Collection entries

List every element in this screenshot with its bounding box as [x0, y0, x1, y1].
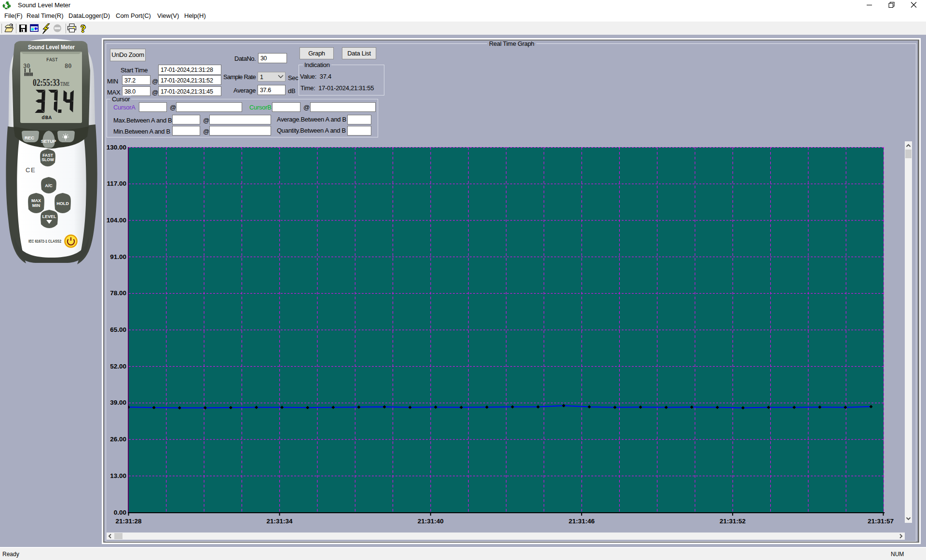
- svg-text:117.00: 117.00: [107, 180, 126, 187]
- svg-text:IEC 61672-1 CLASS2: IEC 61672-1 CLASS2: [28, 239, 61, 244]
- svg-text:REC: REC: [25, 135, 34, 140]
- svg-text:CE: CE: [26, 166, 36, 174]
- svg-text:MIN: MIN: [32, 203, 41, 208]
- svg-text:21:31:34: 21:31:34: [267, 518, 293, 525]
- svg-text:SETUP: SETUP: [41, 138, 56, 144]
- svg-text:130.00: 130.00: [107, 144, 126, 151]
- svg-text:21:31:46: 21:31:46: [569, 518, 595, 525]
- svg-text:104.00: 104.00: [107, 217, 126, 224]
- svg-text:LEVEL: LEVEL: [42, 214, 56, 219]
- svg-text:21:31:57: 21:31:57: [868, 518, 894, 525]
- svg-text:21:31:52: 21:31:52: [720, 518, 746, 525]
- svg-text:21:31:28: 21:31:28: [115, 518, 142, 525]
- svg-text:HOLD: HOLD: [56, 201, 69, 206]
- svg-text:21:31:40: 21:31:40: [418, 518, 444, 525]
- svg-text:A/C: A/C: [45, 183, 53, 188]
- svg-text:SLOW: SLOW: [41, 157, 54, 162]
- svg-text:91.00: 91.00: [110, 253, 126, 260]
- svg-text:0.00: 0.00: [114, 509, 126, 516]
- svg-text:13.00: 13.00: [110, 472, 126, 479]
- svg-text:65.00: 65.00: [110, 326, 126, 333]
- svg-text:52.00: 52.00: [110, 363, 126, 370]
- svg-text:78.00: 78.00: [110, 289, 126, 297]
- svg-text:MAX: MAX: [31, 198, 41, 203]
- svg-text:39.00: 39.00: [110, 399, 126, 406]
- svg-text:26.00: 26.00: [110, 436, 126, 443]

...

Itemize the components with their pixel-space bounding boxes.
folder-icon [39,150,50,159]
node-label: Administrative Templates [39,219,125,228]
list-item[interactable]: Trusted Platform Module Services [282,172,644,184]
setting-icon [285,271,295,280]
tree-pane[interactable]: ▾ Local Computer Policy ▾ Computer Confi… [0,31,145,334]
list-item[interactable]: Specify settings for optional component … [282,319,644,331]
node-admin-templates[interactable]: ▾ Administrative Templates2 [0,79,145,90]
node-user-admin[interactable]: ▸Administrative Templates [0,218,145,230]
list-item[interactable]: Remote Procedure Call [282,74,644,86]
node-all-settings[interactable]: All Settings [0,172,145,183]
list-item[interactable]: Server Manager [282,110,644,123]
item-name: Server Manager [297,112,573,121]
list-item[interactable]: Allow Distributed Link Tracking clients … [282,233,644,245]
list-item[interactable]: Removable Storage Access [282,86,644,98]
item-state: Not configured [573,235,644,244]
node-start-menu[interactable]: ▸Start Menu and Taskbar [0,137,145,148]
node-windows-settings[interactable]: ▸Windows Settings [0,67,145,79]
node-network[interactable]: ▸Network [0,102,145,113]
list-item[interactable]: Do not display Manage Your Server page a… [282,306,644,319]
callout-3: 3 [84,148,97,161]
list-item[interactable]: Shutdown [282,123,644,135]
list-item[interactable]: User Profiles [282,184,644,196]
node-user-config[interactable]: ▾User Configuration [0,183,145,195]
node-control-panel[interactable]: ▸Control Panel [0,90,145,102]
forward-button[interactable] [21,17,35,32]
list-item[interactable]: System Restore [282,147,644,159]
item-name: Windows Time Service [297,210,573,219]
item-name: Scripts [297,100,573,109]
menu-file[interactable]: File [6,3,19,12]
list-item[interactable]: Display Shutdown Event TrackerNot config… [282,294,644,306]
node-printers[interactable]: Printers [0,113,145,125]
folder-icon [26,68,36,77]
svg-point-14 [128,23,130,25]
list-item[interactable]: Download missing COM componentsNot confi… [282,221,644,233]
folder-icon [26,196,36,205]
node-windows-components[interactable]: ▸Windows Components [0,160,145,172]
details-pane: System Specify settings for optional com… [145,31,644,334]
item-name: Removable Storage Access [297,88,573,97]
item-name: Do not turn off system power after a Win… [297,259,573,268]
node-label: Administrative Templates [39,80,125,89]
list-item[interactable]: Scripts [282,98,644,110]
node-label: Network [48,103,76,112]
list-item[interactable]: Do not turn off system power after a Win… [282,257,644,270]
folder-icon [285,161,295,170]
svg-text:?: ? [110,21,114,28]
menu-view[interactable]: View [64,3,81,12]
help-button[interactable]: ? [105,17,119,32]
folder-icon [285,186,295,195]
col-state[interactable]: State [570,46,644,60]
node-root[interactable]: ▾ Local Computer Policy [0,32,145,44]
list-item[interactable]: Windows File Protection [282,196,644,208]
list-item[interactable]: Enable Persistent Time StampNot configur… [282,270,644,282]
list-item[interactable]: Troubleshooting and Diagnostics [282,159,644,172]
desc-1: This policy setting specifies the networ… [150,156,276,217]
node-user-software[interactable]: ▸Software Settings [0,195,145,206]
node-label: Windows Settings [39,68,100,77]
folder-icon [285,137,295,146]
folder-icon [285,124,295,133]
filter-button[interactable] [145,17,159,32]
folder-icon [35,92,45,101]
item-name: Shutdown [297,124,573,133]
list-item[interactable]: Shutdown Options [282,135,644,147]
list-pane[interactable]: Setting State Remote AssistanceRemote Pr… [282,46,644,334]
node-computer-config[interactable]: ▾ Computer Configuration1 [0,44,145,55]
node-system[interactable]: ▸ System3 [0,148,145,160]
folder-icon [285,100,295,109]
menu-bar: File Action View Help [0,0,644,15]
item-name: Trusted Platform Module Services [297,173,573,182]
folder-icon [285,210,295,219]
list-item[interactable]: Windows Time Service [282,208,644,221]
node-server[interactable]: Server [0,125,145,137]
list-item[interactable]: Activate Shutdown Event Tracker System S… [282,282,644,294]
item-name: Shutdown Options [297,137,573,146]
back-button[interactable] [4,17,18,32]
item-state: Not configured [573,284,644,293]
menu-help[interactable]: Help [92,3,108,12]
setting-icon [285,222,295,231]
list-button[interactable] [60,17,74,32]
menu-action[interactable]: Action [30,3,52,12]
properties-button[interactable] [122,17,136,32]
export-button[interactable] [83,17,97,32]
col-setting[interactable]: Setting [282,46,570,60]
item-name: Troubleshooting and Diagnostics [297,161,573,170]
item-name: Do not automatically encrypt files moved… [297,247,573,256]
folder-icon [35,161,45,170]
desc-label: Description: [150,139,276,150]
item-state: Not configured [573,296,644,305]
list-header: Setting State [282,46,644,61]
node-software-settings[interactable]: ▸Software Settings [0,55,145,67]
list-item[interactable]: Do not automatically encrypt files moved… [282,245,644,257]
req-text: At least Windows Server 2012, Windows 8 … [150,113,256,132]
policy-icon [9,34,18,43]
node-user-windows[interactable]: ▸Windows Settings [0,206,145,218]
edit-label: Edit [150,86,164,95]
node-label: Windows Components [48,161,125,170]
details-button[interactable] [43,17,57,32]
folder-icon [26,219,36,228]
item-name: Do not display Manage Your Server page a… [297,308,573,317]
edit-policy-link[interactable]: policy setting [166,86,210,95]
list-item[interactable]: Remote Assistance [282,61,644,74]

* * *

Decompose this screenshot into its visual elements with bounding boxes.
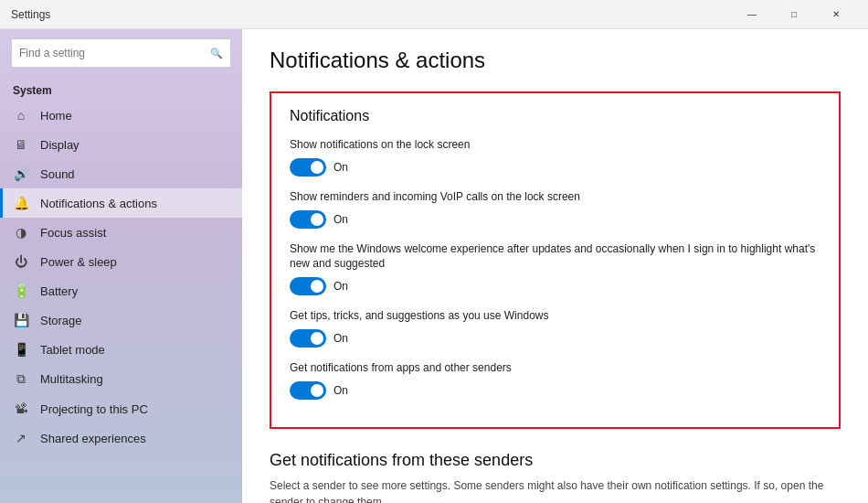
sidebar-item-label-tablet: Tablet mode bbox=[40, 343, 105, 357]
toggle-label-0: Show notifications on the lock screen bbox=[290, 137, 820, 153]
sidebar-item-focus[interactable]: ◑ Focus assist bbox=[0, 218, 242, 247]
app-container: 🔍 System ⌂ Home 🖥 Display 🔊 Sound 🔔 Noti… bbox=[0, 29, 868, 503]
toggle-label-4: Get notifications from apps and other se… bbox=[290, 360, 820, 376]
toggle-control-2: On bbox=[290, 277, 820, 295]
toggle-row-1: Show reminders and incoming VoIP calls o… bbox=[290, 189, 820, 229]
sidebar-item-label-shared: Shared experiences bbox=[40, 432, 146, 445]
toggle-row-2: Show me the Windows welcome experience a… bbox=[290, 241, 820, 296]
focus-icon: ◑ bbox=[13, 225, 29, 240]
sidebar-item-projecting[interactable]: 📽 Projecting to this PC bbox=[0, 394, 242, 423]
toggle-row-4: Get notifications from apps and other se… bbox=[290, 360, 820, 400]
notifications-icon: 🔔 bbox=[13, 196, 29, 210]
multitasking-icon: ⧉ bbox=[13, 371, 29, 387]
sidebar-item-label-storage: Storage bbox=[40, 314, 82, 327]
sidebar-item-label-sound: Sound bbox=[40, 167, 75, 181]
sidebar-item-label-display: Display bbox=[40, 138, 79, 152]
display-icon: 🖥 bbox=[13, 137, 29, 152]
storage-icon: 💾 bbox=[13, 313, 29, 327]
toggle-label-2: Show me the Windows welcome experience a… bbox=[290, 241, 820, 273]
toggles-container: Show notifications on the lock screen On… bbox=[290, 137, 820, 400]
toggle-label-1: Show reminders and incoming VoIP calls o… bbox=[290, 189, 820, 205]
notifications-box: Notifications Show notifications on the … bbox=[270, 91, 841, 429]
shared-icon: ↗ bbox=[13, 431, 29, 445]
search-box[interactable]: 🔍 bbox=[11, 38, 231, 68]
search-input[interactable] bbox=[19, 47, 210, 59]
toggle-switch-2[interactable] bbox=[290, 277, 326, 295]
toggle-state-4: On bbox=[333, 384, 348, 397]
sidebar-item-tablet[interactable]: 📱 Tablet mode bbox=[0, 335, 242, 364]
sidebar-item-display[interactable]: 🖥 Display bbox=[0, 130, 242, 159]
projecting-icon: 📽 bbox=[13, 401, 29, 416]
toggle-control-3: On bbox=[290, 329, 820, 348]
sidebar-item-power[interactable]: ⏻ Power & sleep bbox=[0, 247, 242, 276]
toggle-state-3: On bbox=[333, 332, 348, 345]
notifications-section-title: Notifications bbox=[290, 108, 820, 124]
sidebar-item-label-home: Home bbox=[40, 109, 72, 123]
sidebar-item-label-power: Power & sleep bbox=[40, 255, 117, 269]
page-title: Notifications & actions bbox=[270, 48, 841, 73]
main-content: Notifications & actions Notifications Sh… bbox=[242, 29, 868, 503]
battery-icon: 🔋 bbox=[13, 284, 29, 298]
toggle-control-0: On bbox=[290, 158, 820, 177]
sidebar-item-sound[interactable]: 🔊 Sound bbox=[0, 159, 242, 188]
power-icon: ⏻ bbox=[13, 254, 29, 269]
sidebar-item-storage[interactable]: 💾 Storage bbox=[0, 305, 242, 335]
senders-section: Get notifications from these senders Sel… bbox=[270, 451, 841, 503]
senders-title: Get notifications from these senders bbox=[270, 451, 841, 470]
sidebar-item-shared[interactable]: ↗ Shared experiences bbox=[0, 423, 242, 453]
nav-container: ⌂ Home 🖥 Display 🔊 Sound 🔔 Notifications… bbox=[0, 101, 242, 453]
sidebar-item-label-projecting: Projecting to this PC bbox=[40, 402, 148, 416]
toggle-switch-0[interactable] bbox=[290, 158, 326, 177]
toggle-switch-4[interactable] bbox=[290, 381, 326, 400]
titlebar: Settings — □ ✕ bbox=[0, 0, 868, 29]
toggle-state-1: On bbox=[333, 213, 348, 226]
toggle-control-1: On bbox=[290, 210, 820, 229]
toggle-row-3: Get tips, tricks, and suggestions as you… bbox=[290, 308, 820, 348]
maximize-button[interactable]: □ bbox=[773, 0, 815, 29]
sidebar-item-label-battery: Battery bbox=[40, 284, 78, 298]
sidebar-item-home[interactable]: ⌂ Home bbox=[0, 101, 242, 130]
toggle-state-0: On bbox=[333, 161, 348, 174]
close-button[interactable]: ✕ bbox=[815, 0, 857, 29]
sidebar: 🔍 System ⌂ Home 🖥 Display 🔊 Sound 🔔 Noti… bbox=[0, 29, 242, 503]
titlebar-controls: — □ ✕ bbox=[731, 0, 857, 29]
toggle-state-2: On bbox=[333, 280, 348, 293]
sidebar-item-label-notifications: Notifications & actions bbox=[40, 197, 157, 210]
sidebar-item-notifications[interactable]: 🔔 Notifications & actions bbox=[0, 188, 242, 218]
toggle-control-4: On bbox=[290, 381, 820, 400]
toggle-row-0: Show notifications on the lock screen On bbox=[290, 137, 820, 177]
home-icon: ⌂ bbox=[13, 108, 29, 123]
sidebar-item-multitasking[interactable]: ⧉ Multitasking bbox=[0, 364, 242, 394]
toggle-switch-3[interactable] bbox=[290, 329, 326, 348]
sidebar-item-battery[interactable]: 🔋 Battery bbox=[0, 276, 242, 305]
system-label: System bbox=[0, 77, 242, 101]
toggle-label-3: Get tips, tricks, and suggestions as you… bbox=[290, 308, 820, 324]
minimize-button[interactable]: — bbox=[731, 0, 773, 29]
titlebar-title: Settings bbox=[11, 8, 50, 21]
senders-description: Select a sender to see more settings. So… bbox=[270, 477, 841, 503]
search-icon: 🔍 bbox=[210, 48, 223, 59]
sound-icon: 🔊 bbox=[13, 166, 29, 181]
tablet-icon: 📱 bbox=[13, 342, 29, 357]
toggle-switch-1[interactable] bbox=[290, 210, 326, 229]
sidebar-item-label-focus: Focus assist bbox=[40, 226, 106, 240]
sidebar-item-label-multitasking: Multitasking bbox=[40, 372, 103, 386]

### Task to carry out
Wherever the word "configured" appears in the entries above, copy that whole line.

### The answer
item-state: Not configured [573,235,644,244]
item-state: Not configured [573,284,644,293]
item-state: Not configured [573,296,644,305]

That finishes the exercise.